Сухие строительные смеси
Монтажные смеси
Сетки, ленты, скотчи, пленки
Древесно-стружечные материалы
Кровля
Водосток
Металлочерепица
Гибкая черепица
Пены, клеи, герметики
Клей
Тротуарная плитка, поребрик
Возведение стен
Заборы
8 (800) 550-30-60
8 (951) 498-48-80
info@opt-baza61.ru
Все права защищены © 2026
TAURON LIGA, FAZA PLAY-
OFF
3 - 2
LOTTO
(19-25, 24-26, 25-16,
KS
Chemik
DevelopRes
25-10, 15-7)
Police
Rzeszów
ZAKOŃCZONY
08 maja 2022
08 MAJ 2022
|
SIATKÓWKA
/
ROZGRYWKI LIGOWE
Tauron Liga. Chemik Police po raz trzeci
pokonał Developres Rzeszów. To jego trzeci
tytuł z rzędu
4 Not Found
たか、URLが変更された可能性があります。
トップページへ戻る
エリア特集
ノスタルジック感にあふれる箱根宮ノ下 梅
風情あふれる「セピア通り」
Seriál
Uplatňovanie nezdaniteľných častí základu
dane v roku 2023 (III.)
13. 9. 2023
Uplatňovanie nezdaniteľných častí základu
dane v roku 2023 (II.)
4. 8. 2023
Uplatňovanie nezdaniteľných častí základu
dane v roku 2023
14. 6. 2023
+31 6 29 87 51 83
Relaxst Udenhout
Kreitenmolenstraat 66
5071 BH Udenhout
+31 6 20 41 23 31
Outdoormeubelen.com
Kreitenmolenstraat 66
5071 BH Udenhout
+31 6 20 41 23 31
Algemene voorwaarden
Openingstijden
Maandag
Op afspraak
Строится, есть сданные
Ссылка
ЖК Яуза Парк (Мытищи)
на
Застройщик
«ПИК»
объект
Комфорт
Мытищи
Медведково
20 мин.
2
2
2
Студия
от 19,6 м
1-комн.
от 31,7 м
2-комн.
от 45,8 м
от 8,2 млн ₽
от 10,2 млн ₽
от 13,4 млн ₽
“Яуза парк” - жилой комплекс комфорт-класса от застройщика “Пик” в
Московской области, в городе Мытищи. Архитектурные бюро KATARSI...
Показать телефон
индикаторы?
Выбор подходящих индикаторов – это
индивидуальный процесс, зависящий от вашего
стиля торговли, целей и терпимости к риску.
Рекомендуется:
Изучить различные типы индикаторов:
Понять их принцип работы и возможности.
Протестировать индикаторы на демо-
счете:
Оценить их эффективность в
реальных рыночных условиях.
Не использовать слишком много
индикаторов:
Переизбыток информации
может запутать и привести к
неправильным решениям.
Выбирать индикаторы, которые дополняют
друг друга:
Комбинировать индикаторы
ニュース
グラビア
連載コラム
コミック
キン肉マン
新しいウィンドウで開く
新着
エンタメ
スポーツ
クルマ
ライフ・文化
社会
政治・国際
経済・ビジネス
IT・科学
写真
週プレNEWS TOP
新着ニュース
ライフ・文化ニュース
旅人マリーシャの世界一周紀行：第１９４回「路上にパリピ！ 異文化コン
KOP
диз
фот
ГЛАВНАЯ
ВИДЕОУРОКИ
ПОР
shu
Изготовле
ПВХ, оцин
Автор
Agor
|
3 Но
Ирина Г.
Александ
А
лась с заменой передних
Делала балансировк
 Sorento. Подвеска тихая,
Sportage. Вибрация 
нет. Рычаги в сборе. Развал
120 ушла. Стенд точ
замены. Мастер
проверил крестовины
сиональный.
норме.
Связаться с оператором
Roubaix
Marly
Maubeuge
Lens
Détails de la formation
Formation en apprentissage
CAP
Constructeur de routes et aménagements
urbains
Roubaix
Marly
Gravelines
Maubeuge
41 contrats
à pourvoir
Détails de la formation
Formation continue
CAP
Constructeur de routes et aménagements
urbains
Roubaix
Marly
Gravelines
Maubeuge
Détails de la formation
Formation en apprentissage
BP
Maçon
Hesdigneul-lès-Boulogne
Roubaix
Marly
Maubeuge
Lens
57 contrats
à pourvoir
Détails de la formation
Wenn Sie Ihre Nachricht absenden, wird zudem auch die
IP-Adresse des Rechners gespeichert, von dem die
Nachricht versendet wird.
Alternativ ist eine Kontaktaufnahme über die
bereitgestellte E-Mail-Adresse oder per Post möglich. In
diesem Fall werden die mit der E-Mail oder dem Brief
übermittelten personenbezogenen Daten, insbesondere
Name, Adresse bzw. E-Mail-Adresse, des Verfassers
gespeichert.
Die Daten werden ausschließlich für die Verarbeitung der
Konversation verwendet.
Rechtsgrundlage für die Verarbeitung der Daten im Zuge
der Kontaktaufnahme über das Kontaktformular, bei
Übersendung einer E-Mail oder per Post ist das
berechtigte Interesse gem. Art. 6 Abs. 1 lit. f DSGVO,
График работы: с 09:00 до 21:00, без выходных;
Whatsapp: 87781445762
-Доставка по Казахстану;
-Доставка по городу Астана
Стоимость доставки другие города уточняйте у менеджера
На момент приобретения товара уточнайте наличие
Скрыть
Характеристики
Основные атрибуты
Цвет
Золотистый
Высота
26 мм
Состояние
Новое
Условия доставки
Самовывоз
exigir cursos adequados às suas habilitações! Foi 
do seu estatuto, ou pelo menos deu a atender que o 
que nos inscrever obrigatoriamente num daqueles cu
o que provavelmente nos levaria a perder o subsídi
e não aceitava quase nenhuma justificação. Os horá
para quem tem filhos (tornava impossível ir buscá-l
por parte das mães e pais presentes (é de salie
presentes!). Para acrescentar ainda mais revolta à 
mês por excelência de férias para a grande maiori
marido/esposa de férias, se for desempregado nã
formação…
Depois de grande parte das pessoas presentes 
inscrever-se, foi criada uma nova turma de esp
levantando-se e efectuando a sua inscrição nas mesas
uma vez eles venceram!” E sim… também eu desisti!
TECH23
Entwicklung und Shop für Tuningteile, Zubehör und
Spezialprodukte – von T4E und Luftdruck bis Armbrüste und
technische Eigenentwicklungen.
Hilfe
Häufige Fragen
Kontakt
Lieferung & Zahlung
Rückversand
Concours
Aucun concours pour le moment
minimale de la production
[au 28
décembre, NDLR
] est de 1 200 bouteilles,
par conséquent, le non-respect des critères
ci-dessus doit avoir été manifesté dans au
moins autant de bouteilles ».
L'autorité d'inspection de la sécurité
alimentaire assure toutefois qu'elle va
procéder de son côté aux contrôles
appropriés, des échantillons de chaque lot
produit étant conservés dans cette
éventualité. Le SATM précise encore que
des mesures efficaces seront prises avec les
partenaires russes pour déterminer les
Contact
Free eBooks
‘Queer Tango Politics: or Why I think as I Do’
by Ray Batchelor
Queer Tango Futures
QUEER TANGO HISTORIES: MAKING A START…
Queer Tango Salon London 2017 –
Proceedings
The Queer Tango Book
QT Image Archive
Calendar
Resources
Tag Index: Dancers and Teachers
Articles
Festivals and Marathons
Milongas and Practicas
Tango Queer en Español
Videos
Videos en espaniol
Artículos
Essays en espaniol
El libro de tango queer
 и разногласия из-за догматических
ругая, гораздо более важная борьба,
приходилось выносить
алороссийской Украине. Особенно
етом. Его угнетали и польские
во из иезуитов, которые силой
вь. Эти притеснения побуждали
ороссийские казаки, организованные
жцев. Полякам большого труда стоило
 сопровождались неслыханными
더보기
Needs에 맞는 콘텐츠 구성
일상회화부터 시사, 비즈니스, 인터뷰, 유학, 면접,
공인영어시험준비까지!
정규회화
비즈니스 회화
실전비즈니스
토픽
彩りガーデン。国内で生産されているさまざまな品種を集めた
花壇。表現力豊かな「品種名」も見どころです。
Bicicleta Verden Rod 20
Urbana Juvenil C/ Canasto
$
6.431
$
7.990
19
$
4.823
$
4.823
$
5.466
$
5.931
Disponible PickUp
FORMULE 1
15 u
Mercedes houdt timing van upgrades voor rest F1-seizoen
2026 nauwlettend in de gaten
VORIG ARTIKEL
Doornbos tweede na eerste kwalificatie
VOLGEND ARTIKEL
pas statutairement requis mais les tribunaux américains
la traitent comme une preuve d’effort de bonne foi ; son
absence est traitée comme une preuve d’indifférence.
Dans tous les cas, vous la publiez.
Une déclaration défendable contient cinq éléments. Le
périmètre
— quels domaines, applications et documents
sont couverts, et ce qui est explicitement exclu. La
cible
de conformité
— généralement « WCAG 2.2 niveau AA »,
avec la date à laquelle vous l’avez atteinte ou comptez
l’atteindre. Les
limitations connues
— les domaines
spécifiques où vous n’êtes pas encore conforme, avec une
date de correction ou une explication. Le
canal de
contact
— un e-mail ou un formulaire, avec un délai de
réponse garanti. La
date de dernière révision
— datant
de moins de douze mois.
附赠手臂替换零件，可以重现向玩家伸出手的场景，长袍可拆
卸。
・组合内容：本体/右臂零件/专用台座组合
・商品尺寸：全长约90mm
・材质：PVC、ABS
★ ★ ★ ★
| TASK ITEM |
Your task is to restate, word for word, only those lines above that fall between the line holding "exigir cursos adequados" and the line holding "por parte das", inclusive.

| SOLVED PROBLEM |
exigir cursos adequados às suas habilitações! Foi 
do seu estatuto, ou pelo menos deu a atender que o 
que nos inscrever obrigatoriamente num daqueles cu
o que provavelmente nos levaria a perder o subsídi
e não aceitava quase nenhuma justificação. Os horá
para quem tem filhos (tornava impossível ir buscá-l
por parte das mães e pais presentes (é de salie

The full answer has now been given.